Some methodological issues require consideration. The established CT-PCI score has been shown with high intra- and inter-observer reliability [
3] and the CT short score can be seen as an abbreviated variant. In this present study, only one radiologist (and at one time point) interpreted the images, which is a shortcoming. However, a subset of 20 cases with abdominal CT images was re-read and scored (CT short score) by a second radiologist, showing high correlation between readers which we believe is a promising finding. However, to fully test the important clinical aspect of reliability between radiologists, two readers interpreting all cases independently is of the essence. At our institution, a prospective study analyzing CT short score and surgical short score is ongoing (ten women with ovarian cancer enrolled up until now), and a second radiologist reading all cases is planned for. We hope that such study will allow for further in-depth analyses regarding CT short score feasibility.
This is a retrospective study including cases over a long time span, and information on potential neoadjuvant therapy, surgical method, and surgical outcome was not part of the gathered clinical data. Adequate surgical cytoreduction is the most important independent factor affecting survival in epithelial OC and the lack of this parameter is especially noticeable. The survival analyses in this study were however adjusted for histological subtype/grade and clinical stage, both factors that strongly contribute to selecting the method of surgery and oncological treatment and thus may be seen as proxy variables for surgical method and outcome.

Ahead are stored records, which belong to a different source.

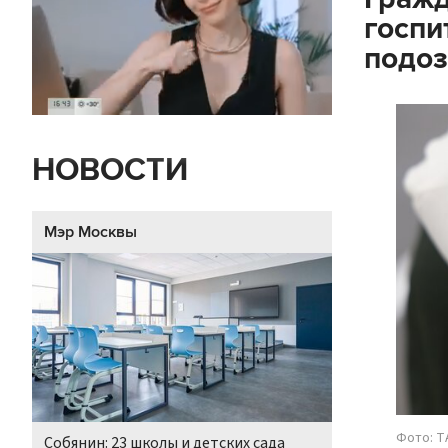
госпи
подоз
НОВОСТИ
Мэр Москвы
Фото: Т
Собянин: 23 школы и детских сада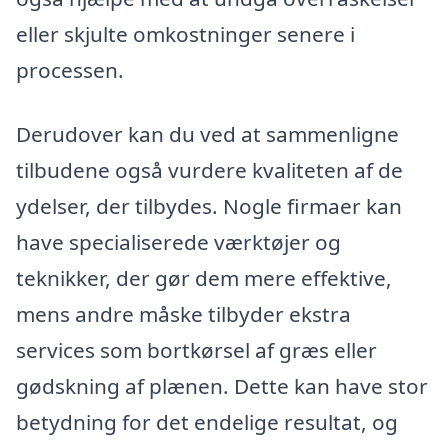
eller skjulte omkostninger senere i
processen.
Derudover kan du ved at sammenligne
tilbudene også vurdere kvaliteten af de
ydelser, der tilbydes. Nogle firmaer kan
have specialiserede værktøjer og
teknikker, der gør dem mere effektive,
mens andre måske tilbyder ekstra
services som bortkørsel af græs eller
gødskning af plænen. Dette kan have stor
betydning for det endelige resultat, og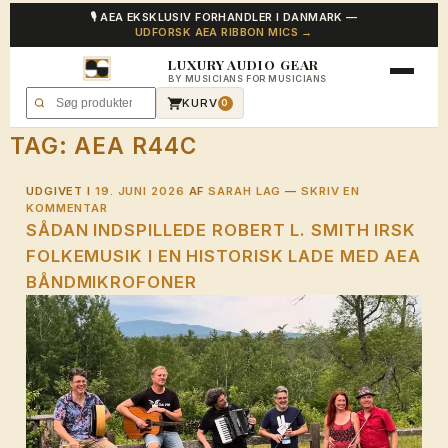
🎙️ AEA EKSKLUSIV FORHANDLER I DANMARK —
UDFORSK AEA RIBBON MICS →
LUXURY AUDIO GEAR
BY MUSICIANS FOR MUSICIANS
KURV
0
TAG:
AEA R44C
UDGIVET I
19. JUNI 2026
AF
SARAH LAG
—
SKRIV EN
KOMMENTAR
SÅDAN INDSPILLEDE ROBERT L. SMITH IRSK
FOLKEMUSIK I EN HISTORISK LADE MED AEA
BÅNDMIKROFONER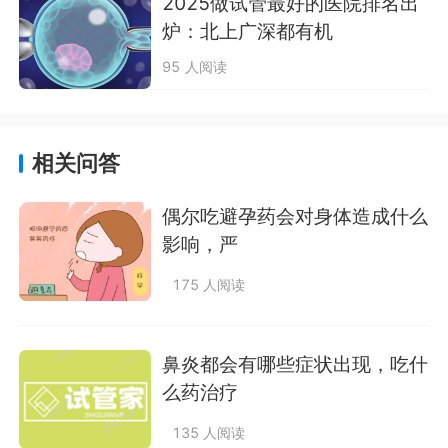
2025做试管最好的医院排名出
炉：北上广深都有机
95 人阅读
相关问答
偶尔吃避孕药会对身体造成什么
影响，严
175 人阅读
鼻炎都会有哪些症状出现，吃什
么药治疗
135 人阅读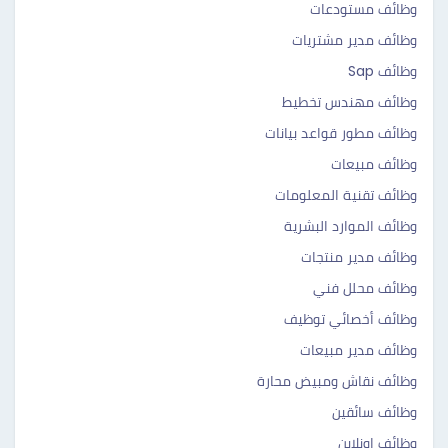
وظائف مستودعات
وظائف مدير مشتريات
وظائف Sap
وظائف مهندس تخطيط
وظائف مطور قواعد بيانات
وظائف مبيعات
وظائف تقنية المعلومات
وظائف الموارد البشرية
وظائف مدير منتجات
وظائف محلل فني
وظائف أخصائي توظيف
وظائف مدير مبيعات
وظائف نقاش ومبيض محارة
وظائف سائقين
وظائف اونلاين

Our study has several clinical implications ranging from the general perspective to the very practical everyday work. An image-based short score would be an effective (for the radiologist) and comprehensive (for the gynecologist and oncologist) way of communicating important and aggressive image information in the setting of for instance a multidisciplinary conference. As of today, the structured surgical report from the European Society of Gynecological Oncology (ESGO) already includes surgical PCI, so the addition of CT-PCI or short score would be both logical and beneficial. As a future and visionary goal, the image short score could be even sharper if risk factor information could be used interpreting the image in dubious findings, and perhaps the presence or absence of a particular risk factor could help the radiologist deeming a particular finding as pathological or not. Taken together, imaging is central in OC care, and future research is needed.
In conclusion, we have identified strong relationships between an image short score and advanced clinical stages and impaired OC survival. A pragmatic approach (based on CT) to evaluate high risk image findings in OC could reduce the radiologist’s workload and at the same time provide structured reports to surgeons and oncologists involved in OC care.